Here's what I think Chris recommended:
appendlist = [] # start with an empty list
for _ in xrange(i): # make a loop
  appendlist.append(" ") # append to the list
string = string.join(appendlist) # join the list into a string

As a first step, I wrote each of these and timed them using the Linux time command. By just picking random sizes of strings and timing the results, it seemed like my version was faster.

I then used Python's cProfile module to take a closer look, but wasn't able to discover anything useful with it. Plotting the two methods over a range of string lengths seemed like a logical next step and ended up making things much more clear. With a timing decorator that wrote results to csv files and another loop to iterate over a range of string lengths, I was able to create the data to make this chart:

It appears that "append as you go" does outperform "build a list" up until a point. The erratic behavior of appending to larger strings probably has to do with how memory is allocate for strings vs lists. Lists are made to grow smoothly, while strings are more difficult to allocate memory for because growing them in this manner isn't something that happens often. Even though strings can be abstracted as a list of characters, they aren't the same thing according to this. All that said, if your concatenating a string that's under 6 million characters (even on my little XPS12 laptop), it seems there's no real benefit to either method.

The work on my truck is complete, so I have to end this post. Maybe I'll pick this back up some other time and try it on different computers. If you end up looking at this, share your code or thoughts on the github repository.

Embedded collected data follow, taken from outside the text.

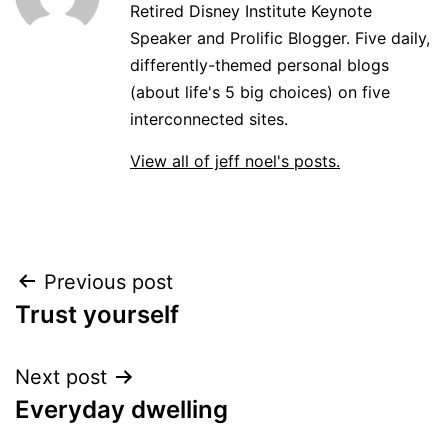
Retired Disney Institute Keynote
Speaker and Prolific Blogger. Five daily,
differently-themed personal blogs
(about life's 5 big choices) on five
interconnected sites.
View all of jeff noel's posts.
Post
Previous post
Trust yourself
navigation
Next post
Everyday dwelling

Here's the code I used to generate the data for the chart which I made with OpenOffice Calc:

(thanks reddit user dangerbird2)
The better performance of += operations can be explained by optimizations in the CPython compiler. This might not hold true for other compilers (but probably does). However, the Python Style guidelines recommend against relying on compiler specific optimizations. So it's still good form to use list based string concatenation.

There's also a great reference to an article by Spolsky with a joke about a painter that illustrates the problem we'd expect to see by concatenating strings poorly.

Here's the article:

Here's the joke:
This code uses the Shlemiel the painter's algorithm. Who is Shlemiel? He's the guy in this joke:
Shlemiel gets a job as a street painter, painting the dotted lines down the middle of the road. On the first day he takes a can of paint out to the road and finishes 300 yards of the road. "That's pretty good!" says his boss, "you're a fast worker!" and pays him a kopeck.
The next day Shlemiel only gets 150 yards done. "Well, that's not nearly as good as yesterday, but you're still a fast worker. 150 yards is respectable," and pays him a kopeck.
The next day Shlemiel paints 30 yards of the road. "Only 30!" shouts his boss. "That's unacceptable! On the first day you did ten times that much work! What's going on?"
"I can't help it," says Shlemiel. "Every day I get farther and farther away from the paint can!"
If you ever hear the term "Schlemiel the Painter algorithms" this is what is being referenced.